TASK TO COMPLETE: Set down the entries once more exactly as they were written.

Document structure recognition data
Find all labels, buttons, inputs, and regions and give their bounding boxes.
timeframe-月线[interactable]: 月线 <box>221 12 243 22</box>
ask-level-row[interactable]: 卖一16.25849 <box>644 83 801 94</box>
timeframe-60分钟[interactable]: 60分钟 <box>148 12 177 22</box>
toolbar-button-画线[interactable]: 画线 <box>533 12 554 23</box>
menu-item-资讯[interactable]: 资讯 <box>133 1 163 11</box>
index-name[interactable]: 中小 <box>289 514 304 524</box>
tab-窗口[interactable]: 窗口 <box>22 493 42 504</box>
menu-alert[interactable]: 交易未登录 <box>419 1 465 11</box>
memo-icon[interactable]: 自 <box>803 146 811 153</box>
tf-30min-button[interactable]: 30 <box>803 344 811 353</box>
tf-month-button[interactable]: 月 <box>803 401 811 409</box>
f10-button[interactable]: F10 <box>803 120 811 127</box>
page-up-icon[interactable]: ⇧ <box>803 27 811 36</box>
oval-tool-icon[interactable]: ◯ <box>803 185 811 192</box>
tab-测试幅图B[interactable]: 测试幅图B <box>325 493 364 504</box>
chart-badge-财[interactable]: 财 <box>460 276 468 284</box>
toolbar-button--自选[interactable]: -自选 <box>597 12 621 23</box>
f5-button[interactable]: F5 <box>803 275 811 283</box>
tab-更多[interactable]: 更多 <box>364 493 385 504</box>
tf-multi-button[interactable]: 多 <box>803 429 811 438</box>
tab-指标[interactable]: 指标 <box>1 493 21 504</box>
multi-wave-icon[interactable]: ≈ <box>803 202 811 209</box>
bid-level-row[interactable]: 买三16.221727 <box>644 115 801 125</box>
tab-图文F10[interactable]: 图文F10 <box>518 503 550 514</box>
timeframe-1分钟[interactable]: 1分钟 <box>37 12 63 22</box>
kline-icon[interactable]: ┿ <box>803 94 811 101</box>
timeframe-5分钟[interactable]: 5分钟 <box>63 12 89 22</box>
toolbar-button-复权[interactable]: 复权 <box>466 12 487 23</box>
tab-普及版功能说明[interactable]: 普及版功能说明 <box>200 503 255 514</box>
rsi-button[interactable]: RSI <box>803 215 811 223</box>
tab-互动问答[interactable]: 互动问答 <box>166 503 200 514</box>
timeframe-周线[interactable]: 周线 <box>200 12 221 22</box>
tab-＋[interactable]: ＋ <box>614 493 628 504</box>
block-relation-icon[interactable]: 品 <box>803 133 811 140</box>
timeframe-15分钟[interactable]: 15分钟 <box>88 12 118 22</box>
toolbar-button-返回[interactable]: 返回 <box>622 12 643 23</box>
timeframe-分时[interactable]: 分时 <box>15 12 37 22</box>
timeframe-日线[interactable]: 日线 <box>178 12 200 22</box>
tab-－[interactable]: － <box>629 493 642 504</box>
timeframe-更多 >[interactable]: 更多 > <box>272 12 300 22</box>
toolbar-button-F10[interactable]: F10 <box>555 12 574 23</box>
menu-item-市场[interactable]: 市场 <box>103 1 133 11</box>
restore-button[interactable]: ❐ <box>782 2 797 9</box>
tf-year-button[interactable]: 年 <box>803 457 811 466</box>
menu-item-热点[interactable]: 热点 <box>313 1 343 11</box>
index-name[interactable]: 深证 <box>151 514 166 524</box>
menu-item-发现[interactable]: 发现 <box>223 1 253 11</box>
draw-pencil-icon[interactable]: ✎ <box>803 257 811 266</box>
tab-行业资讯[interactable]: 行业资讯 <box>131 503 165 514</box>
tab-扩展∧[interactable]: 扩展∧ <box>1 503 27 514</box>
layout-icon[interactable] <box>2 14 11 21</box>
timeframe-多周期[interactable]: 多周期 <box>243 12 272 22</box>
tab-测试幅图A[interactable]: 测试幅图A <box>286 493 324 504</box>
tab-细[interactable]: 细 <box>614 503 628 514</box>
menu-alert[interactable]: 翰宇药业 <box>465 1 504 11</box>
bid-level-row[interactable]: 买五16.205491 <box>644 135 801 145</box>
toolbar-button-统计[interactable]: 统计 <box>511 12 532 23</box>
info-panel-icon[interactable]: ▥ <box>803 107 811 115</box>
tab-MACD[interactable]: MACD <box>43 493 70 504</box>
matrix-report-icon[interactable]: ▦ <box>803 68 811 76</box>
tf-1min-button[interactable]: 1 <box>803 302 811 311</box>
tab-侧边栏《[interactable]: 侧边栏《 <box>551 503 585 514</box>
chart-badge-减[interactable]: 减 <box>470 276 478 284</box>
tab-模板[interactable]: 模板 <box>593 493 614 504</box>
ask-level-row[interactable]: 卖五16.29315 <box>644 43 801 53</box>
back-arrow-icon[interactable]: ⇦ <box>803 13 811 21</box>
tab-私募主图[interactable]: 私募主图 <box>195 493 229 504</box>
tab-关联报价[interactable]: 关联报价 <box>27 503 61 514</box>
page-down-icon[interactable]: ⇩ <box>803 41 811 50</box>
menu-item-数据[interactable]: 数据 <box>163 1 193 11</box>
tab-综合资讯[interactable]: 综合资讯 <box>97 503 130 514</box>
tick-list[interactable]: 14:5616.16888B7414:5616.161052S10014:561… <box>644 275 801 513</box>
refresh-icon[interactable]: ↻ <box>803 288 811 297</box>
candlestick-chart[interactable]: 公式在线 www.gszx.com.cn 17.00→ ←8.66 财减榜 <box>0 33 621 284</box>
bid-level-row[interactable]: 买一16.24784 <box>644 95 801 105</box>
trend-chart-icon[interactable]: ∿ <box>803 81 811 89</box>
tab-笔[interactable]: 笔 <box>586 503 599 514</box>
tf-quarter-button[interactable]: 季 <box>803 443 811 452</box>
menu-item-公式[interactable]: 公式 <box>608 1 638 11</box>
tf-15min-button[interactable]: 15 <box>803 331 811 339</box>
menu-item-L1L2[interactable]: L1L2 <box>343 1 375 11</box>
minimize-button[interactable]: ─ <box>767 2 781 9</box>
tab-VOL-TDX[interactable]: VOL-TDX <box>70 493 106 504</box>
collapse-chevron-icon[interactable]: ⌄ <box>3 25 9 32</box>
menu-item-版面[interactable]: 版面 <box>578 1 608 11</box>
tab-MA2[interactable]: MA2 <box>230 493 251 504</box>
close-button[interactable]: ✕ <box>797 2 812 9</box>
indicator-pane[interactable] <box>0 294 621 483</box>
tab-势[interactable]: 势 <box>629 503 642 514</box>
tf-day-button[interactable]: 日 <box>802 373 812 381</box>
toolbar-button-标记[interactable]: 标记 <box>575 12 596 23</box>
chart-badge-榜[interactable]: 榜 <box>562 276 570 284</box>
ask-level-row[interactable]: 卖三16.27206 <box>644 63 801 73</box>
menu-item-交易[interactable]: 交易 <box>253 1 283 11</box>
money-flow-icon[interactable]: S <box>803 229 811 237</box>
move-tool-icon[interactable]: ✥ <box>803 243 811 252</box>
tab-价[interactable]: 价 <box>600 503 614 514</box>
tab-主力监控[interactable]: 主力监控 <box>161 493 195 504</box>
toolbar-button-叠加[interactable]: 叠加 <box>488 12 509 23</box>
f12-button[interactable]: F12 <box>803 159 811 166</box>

TASK RESPONSE:
Find all labels, buttons, inputs, and regions and give their bounding boxes.
timeframe-月线[interactable]: 月线 <box>221 12 243 22</box>
ask-level-row[interactable]: 卖一16.25849 <box>644 83 801 94</box>
timeframe-60分钟[interactable]: 60分钟 <box>148 12 177 22</box>
toolbar-button-画线[interactable]: 画线 <box>533 12 554 23</box>
menu-item-资讯[interactable]: 资讯 <box>133 1 163 11</box>
index-name[interactable]: 中小 <box>289 514 304 524</box>
tab-窗口[interactable]: 窗口 <box>22 493 42 504</box>
menu-alert[interactable]: 交易未登录 <box>419 1 465 11</box>
memo-icon[interactable]: 自 <box>803 146 811 153</box>
tf-30min-button[interactable]: 30 <box>803 344 811 353</box>
tf-month-button[interactable]: 月 <box>803 401 811 409</box>
f10-button[interactable]: F10 <box>803 120 811 127</box>
page-up-icon[interactable]: ⇧ <box>803 27 811 36</box>
oval-tool-icon[interactable]: ◯ <box>803 185 811 192</box>
tab-测试幅图B[interactable]: 测试幅图B <box>325 493 364 504</box>
chart-badge-财[interactable]: 财 <box>460 276 468 284</box>
toolbar-button--自选[interactable]: -自选 <box>597 12 621 23</box>
f5-button[interactable]: F5 <box>803 275 811 283</box>
tab-更多[interactable]: 更多 <box>364 493 385 504</box>
tf-multi-button[interactable]: 多 <box>803 429 811 438</box>
tab-指标[interactable]: 指标 <box>1 493 21 504</box>
multi-wave-icon[interactable]: ≈ <box>803 202 811 209</box>
bid-level-row[interactable]: 买三16.221727 <box>644 115 801 125</box>
tab-图文F10[interactable]: 图文F10 <box>518 503 550 514</box>
timeframe-1分钟[interactable]: 1分钟 <box>37 12 63 22</box>
kline-icon[interactable]: ┿ <box>803 94 811 101</box>
timeframe-5分钟[interactable]: 5分钟 <box>63 12 89 22</box>
toolbar-button-复权[interactable]: 复权 <box>466 12 487 23</box>
tab-普及版功能说明[interactable]: 普及版功能说明 <box>200 503 255 514</box>
rsi-button[interactable]: RSI <box>803 215 811 223</box>
tab-互动问答[interactable]: 互动问答 <box>166 503 200 514</box>
timeframe-周线[interactable]: 周线 <box>200 12 221 22</box>
tab-＋[interactable]: ＋ <box>614 493 628 504</box>
block-relation-icon[interactable]: 品 <box>803 133 811 140</box>
timeframe-15分钟[interactable]: 15分钟 <box>88 12 118 22</box>
toolbar-button-返回[interactable]: 返回 <box>622 12 643 23</box>
timeframe-分时[interactable]: 分时 <box>15 12 37 22</box>
timeframe-日线[interactable]: 日线 <box>178 12 200 22</box>
tab-－[interactable]: － <box>629 493 642 504</box>
timeframe-更多 >[interactable]: 更多 > <box>272 12 300 22</box>
toolbar-button-F10[interactable]: F10 <box>555 12 574 23</box>
menu-item-市场[interactable]: 市场 <box>103 1 133 11</box>
restore-button[interactable]: ❐ <box>782 2 797 9</box>
tf-year-button[interactable]: 年 <box>803 457 811 466</box>
menu-item-热点[interactable]: 热点 <box>313 1 343 11</box>
index-name[interactable]: 深证 <box>151 514 166 524</box>
menu-item-发现[interactable]: 发现 <box>223 1 253 11</box>
draw-pencil-icon[interactable]: ✎ <box>803 257 811 266</box>
tab-行业资讯[interactable]: 行业资讯 <box>131 503 165 514</box>
tab-扩展∧[interactable]: 扩展∧ <box>1 503 27 514</box>
layout-icon[interactable] <box>2 14 11 21</box>
timeframe-多周期[interactable]: 多周期 <box>243 12 272 22</box>
tab-测试幅图A[interactable]: 测试幅图A <box>286 493 324 504</box>
tab-细[interactable]: 细 <box>614 503 628 514</box>
menu-alert[interactable]: 翰宇药业 <box>465 1 504 11</box>
bid-level-row[interactable]: 买五16.205491 <box>644 135 801 145</box>
toolbar-button-统计[interactable]: 统计 <box>511 12 532 23</box>
info-panel-icon[interactable]: ▥ <box>803 107 811 115</box>
tab-MACD[interactable]: MACD <box>43 493 70 504</box>
matrix-report-icon[interactable]: ▦ <box>803 68 811 76</box>
tf-1min-button[interactable]: 1 <box>803 302 811 311</box>
tab-侧边栏《[interactable]: 侧边栏《 <box>551 503 585 514</box>
chart-badge-减[interactable]: 减 <box>470 276 478 284</box>
tab-模板[interactable]: 模板 <box>593 493 614 504</box>
ask-level-row[interactable]: 卖五16.29315 <box>644 43 801 53</box>
back-arrow-icon[interactable]: ⇦ <box>803 13 811 21</box>
tab-私募主图[interactable]: 私募主图 <box>195 493 229 504</box>
tab-关联报价[interactable]: 关联报价 <box>27 503 61 514</box>
page-down-icon[interactable]: ⇩ <box>803 41 811 50</box>
menu-item-数据[interactable]: 数据 <box>163 1 193 11</box>
tab-综合资讯[interactable]: 综合资讯 <box>97 503 130 514</box>
tick-list[interactable]: 14:5616.16888B7414:5616.161052S10014:561… <box>644 275 801 513</box>
refresh-icon[interactable]: ↻ <box>803 288 811 297</box>
candlestick-chart[interactable]: 公式在线 www.gszx.com.cn 17.00→ ←8.66 财减榜 <box>0 33 621 284</box>
bid-level-row[interactable]: 买一16.24784 <box>644 95 801 105</box>
trend-chart-icon[interactable]: ∿ <box>803 81 811 89</box>
tab-笔[interactable]: 笔 <box>586 503 599 514</box>
tf-quarter-button[interactable]: 季 <box>803 443 811 452</box>
menu-item-公式[interactable]: 公式 <box>608 1 638 11</box>
tf-15min-button[interactable]: 15 <box>803 331 811 339</box>
menu-item-L1L2[interactable]: L1L2 <box>343 1 375 11</box>
minimize-button[interactable]: ─ <box>767 2 781 9</box>
tab-VOL-TDX[interactable]: VOL-TDX <box>70 493 106 504</box>
collapse-chevron-icon[interactable]: ⌄ <box>3 25 9 32</box>
menu-item-版面[interactable]: 版面 <box>578 1 608 11</box>
tab-MA2[interactable]: MA2 <box>230 493 251 504</box>
close-button[interactable]: ✕ <box>797 2 812 9</box>
indicator-pane[interactable] <box>0 294 621 483</box>
tab-势[interactable]: 势 <box>629 503 642 514</box>
tf-day-button[interactable]: 日 <box>802 373 812 381</box>
toolbar-button-标记[interactable]: 标记 <box>575 12 596 23</box>
chart-badge-榜[interactable]: 榜 <box>562 276 570 284</box>
ask-level-row[interactable]: 卖三16.27206 <box>644 63 801 73</box>
menu-item-交易[interactable]: 交易 <box>253 1 283 11</box>
money-flow-icon[interactable]: S <box>803 229 811 237</box>
move-tool-icon[interactable]: ✥ <box>803 243 811 252</box>
tab-价[interactable]: 价 <box>600 503 614 514</box>
tab-主力监控[interactable]: 主力监控 <box>161 493 195 504</box>
toolbar-button-叠加[interactable]: 叠加 <box>488 12 509 23</box>
f12-button[interactable]: F12 <box>803 159 811 166</box>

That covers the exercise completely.